You can now visit the app at the url generated by its name i.e. herokuapp.app-name.com or simply open the app by running:
heroku open
- Python 3.6+
- JavaScript/HTML/CSS
- Heroku
If you make any changes for example by installing new packages and running
pip freeze > requirements.txt
then you will have to add
https://github.com/explosion/spacy-models/releases/download/en_core_web_sm-2.1.0/en_core_web_sm- 2.1.0.tar.gz#egg=en_core_web_sm
to your requirements.txt. This ensures that the required spaCy model is loaded. If this causes a 'Double requirement given' error upon deployment, look for
en-core-web-sm=='x.x.x'
in your requirements.txt file and delete it.
Bing Liu, Minqing Hu and Junsheng Cheng. "Opinion Observer: Analyzing and Comparing Opinions on the Web." Proceedings of the 14th International World Wide Web conference (WWW-2005), May 10-14, 2005, Chiba, Japan.

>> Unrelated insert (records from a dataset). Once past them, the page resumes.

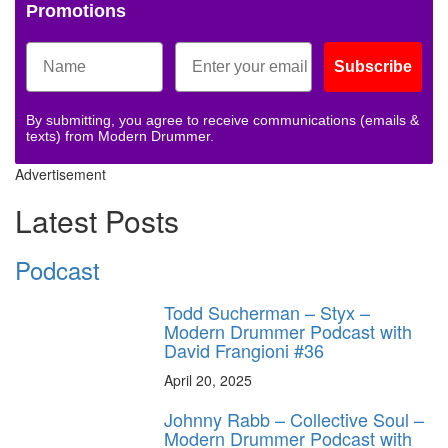
Promotions
Subscribe
By submitting, you agree to receive communications (emails &
texts) from Modern Drummer.
Advertisement
Latest Posts
Podcast
Todd Sucherman – Styx –
Modern Drummer Podcast with
David Frangioni #36
April 20, 2025
Johnny Rabb – Collective Soul –
Modern Drummer Podcast with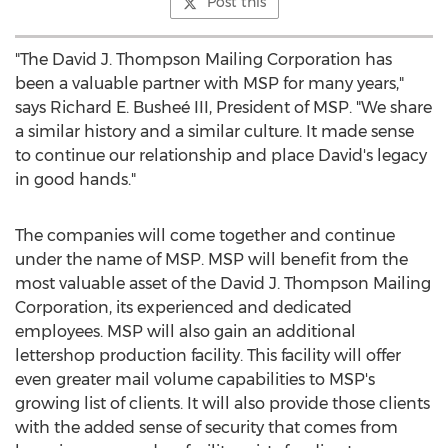
Post this
"The David J. Thompson Mailing Corporation has
been a valuable partner with MSP for many years,"
says Richard E. Busheé III, President of MSP. "We share
a similar history and a similar culture. It made sense
to continue our relationship and place David's legacy
in good hands."
The companies will come together and continue
under the name of MSP. MSP will benefit from the
most valuable asset of the David J. Thompson Mailing
Corporation, its experienced and dedicated
employees. MSP will also gain an additional
lettershop production facility. This facility will offer
even greater mail volume capabilities to MSP's
growing list of clients. It will also provide those clients
with the added sense of security that comes from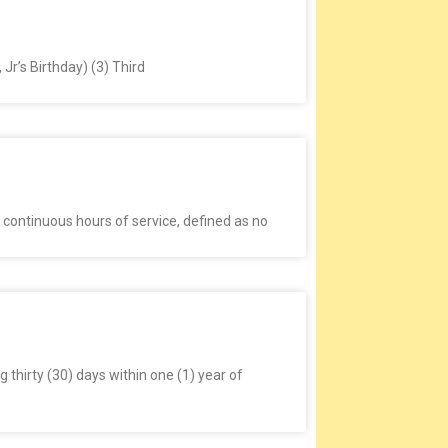
Jr’s Birthday) (3) Third
 continuous hours of service, defined as no
thirty (30) days within one (1) year of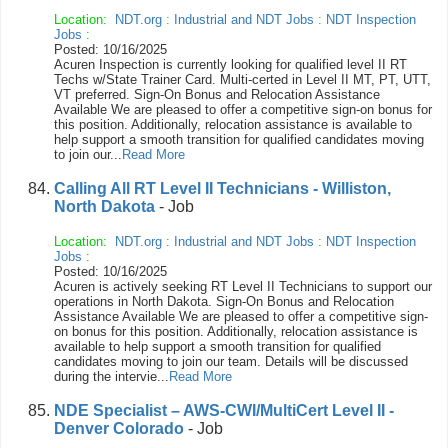
Location:
NDT.org
:
Industrial and NDT Jobs
:
NDT Inspection
Jobs
:
Posted: 10/16/2025
Acuren Inspection is currently looking for qualified level II RT
Techs w/State Trainer Card. Multi-certed in Level II MT, PT, UTT,
VT preferred. Sign-On Bonus and Relocation Assistance
Available We are pleased to offer a competitive sign-on bonus for
this position. Additionally, relocation assistance is available to
help support a smooth transition for qualified candidates moving
to join our...
Read More
Calling All RT Level II Technicians - Williston,
North Dakota
- Job
Location:
NDT.org
:
Industrial and NDT Jobs
:
NDT Inspection
Jobs
:
Posted: 10/16/2025
Acuren is actively seeking RT Level II Technicians to support our
operations in North Dakota. Sign-On Bonus and Relocation
Assistance Available We are pleased to offer a competitive sign-
on bonus for this position. Additionally, relocation assistance is
available to help support a smooth transition for qualified
candidates moving to join our team. Details will be discussed
during the intervie...
Read More
NDE Specialist – AWS-CWI/MultiCert Level II -
Denver Colorado
- Job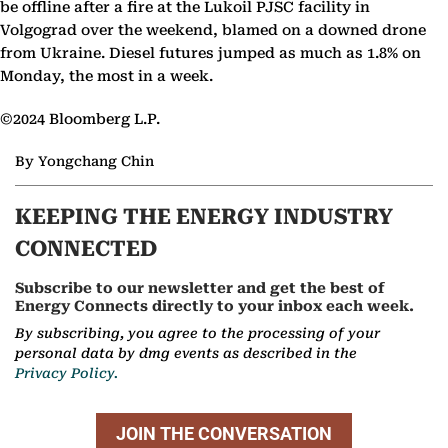
be offline after a fire at the Lukoil PJSC facility in
Volgograd over the weekend, blamed on a downed drone
from Ukraine. Diesel futures jumped as much as 1.8% on
Monday, the most in a week.
©2024 Bloomberg L.P.
By Yongchang Chin
KEEPING THE ENERGY INDUSTRY
CONNECTED
Subscribe to our newsletter and get the best of
Energy Connects directly to your inbox each week.
By subscribing, you agree to the processing of your
personal data by dmg events as described in the
Privacy Policy.
JOIN THE CONVERSATION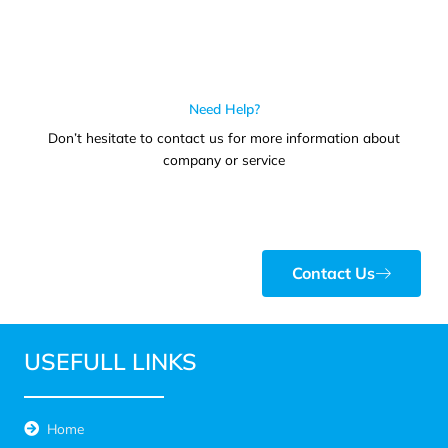
Need Help?
Don’t hesitate to contact us for more information about
company or service
Contact Us
USEFULL LINKS
Home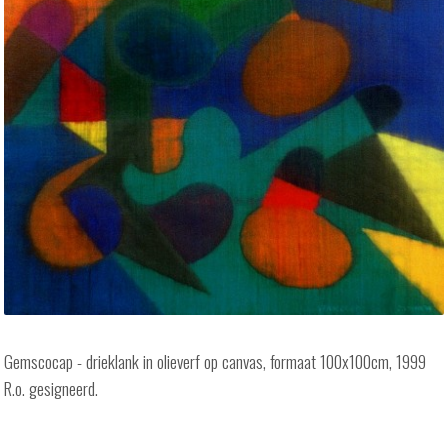
Gemscocap - drieklank in olieverf op canvas, formaat 100x100cm, 1999
R.o. gesigneerd.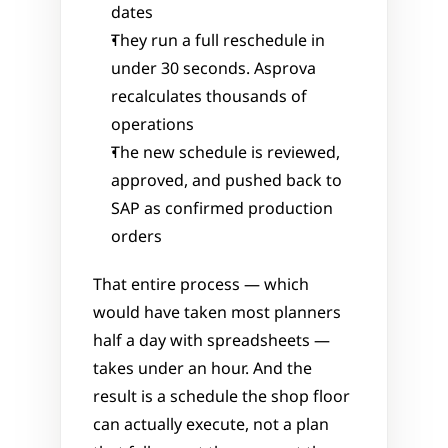
dates
They run a full reschedule in 
under 30 seconds. Asprova 
recalculates thousands of 
operations
The new schedule is reviewed, 
approved, and pushed back to 
SAP as confirmed production 
orders
That entire process — which 
would have taken most planners 
half a day with spreadsheets — 
takes under an hour. And the 
result is a schedule the shop floor 
can actually execute, not a plan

At the moment, the chatbot assumes that the user provides very specific replies rather than full sentences. For example, when the bot asks 'What policy would you like to research today?', it expects a straight answer like 'cap and trade' rather than 'I would like to research cap and trade'. The same applies to the question 'And what effect of cap and trade on carbon emissions are you interested in?' where we expect an answer like 'carbon emissions' rather than 'I would like to know its effect on carbon emissions'. The reason for this is that the user's replies are being handled using JavaScript in the HTML files that render the page and thus there is no way to apply natural language processing techniques to automatically identify the policy or phenomenon of interest from full sentence replies. I have not yet figured out a way to do the processing of full sentence replies from the backend while maintaining a conversational flow but I believe this can be done.
Another possible improvement is moving all the JavaScript code that is in the HTML files to the JavaScript folder in the static directory. The recommended practice is that JavaScript and HTML code should not me mixed.
Since we are fetching abstracts from three APIs, there is a chance of the same abstract appearing more than once in our results. It would be a good idea if these duplicates could be removed but some times, an extra character or space in the duplicate essentailly makes the two versions of the abstract different. I think one could use regex to clean up the abstracts and then be able to identify the duplicates.
At the moment, the claim detection algorithm is still a work in progress and could be improved durther for better results.